[[ Material provided open ]]

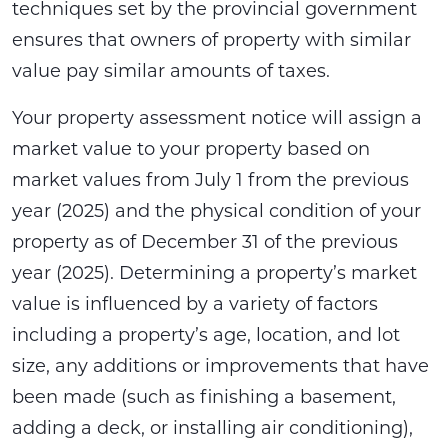
techniques set by the provincial government
ensures that owners of property with similar
value pay similar amounts of taxes.
Your property assessment notice will assign a
market value to your property based on
market values from July 1 from the previous
year (2025) and the physical condition of your
property as of December 31 of the previous
year (2025). Determining a property’s market
value is influenced by a variety of factors
including a property’s age, location, and lot
size, any additions or improvements that have
been made (such as finishing a basement,
adding a deck, or installing air conditioning),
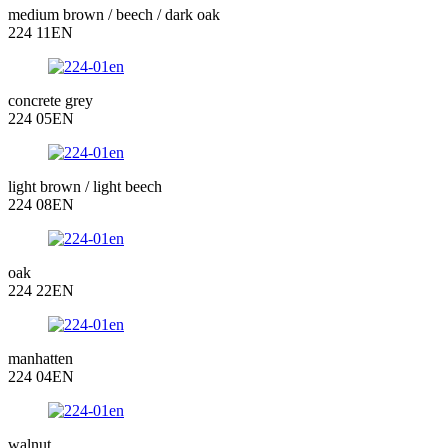
medium brown / beech / dark oak
224 11EN
concrete grey
224 05EN
light brown / light beech
224 08EN
oak
224 22EN
manhatten
224 04EN
walnut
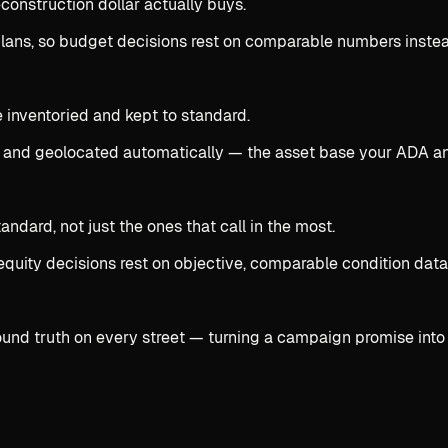
onstruction dollar actually buys.
 plans, so budget decisions rest on comparable numbers inste
e inventoried and kept to standard.
 and geolocated automatically — the asset base your ADA an
dard, not just the ones that call in the most.
equity decisions rest on objective, comparable condition data
ound truth on every street — turning a campaign promise into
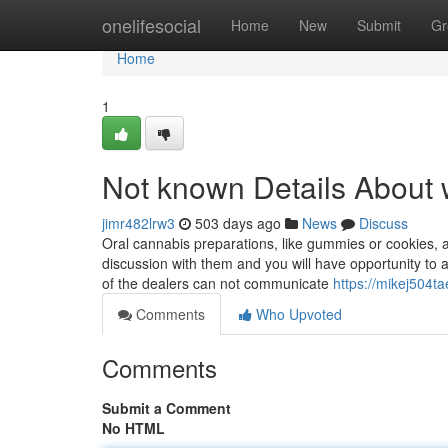
Home
onelifesocial
Home
New
Submit
Gr
Home
1
Not known Details About
jimr482lrw3
503 days ago
News
Discuss
Oral cannabis preparations, like gummies or cookies, a
discussion with them and you will have opportunity to a
of the dealers can not communicate
https://mikej504ta
Comments
Who Upvoted
Comments
Submit a Comment
No HTML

[[ Material provided closed ]]

--- What you should do ---
In the records above, find the line containing "dard, not just". Reproduce it and every line after it through the last line, omitting pictures.

--- Written response ---
dard, not just the ones that call in the most.
equity decisions rest on objective, comparable condition data
ound truth on every street — turning a campaign promise into
Home
onelifesocial
Home
New
Submit
Gr
Home
1
Not known Details About
jimr482lrw3
503 days ago
News
Discuss
Oral cannabis preparations, like gummies or cookies, a
discussion with them and you will have opportunity to a
of the dealers can not communicate
https://mikej504ta
Comments
Who Upvoted
Comments
Submit a Comment
No HTML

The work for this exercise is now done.